Exercise aim »
Look through the entries that follow and count the lines with the word "ساچمه". The reply is that number alone.

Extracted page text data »
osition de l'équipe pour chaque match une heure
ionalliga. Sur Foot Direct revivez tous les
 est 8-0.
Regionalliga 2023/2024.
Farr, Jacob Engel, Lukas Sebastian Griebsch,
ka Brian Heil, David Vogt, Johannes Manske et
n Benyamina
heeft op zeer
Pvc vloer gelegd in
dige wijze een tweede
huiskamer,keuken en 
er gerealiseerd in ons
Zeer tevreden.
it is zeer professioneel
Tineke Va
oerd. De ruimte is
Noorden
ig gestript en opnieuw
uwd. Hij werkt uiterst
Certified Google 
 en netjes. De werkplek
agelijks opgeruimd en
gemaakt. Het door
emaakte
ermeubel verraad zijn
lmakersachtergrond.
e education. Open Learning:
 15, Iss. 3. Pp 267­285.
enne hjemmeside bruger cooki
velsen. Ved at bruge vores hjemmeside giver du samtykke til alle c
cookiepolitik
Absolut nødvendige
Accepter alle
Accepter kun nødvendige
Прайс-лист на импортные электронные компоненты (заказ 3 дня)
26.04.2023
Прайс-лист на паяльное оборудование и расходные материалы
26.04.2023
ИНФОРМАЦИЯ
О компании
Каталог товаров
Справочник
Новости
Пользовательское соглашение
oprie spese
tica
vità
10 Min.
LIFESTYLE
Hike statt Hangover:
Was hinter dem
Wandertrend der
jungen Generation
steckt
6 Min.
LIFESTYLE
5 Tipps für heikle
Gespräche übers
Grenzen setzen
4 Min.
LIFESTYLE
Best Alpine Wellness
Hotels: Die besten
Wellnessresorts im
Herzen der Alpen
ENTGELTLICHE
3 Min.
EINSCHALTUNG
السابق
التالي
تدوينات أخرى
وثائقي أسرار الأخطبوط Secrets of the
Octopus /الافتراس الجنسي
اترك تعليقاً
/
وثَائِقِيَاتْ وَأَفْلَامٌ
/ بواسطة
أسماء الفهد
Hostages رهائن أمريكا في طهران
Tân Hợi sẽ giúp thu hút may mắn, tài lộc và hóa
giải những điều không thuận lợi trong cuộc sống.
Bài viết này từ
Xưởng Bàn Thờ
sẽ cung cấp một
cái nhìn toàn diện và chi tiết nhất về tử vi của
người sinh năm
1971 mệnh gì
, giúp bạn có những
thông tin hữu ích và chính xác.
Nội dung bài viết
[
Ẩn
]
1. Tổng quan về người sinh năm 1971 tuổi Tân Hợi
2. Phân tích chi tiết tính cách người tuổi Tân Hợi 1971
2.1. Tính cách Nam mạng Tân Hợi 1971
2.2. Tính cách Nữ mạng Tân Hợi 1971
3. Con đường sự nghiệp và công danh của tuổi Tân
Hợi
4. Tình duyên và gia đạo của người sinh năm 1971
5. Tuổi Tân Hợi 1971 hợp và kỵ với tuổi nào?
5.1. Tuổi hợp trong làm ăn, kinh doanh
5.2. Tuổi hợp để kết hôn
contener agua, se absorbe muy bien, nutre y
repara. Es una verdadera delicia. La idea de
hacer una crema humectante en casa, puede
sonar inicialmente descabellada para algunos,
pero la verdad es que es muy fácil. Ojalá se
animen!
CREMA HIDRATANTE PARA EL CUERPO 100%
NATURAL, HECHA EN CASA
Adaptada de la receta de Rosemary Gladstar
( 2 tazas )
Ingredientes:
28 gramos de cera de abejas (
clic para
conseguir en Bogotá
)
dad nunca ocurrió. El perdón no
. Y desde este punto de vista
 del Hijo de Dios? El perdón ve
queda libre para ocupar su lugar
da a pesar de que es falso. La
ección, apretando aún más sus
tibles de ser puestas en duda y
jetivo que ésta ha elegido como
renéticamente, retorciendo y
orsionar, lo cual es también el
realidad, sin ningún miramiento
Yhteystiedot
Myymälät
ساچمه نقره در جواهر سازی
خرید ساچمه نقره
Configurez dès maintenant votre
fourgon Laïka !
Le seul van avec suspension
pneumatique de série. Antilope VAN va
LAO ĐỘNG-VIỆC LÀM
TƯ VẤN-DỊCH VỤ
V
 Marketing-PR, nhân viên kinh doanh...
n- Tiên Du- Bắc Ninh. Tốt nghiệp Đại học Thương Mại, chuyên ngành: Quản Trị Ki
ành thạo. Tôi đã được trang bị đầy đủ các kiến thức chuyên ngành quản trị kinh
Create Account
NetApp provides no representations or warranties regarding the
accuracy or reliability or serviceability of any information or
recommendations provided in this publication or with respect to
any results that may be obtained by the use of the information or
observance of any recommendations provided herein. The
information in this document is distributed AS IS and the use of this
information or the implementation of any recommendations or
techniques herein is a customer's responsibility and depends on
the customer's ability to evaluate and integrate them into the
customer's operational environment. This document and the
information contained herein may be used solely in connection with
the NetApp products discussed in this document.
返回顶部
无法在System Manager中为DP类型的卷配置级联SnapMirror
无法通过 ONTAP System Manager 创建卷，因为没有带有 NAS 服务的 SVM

Exercise answer »
2